Leave the pictures out and print every record below exactly as it stands.
:: Input material
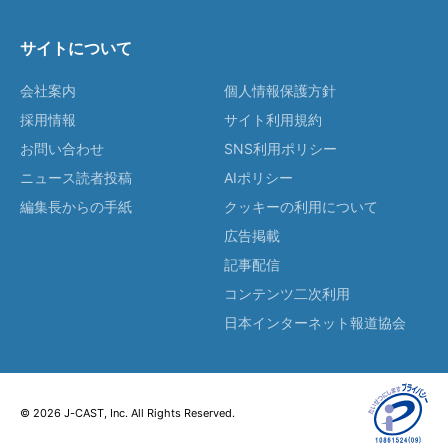
サイトについて
会社案内
個人情報保護方針
採用情報
サイト利用規約
お問い合わせ
SNS利用ポリシー
ニュース読者投稿
AIポリシー
編集長からの手紙
クッキーの利用について
広告掲載
記事配信
コンテンツ二次利用
日本インターネット報道協会
© 2026 J-CAST, Inc. All Rights Reserved.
::::
### Result of this exercise
サイトについて
会社案内
個人情報保護方針
採用情報
サイト利用規約
お問い合わせ
SNS利用ポリシー
ニュース読者投稿
AIポリシー
編集長からの手紙
クッキーの利用について
広告掲載
記事配信
コンテンツ二次利用
日本インターネット報道協会
© 2026 J-CAST, Inc. All Rights Reserved.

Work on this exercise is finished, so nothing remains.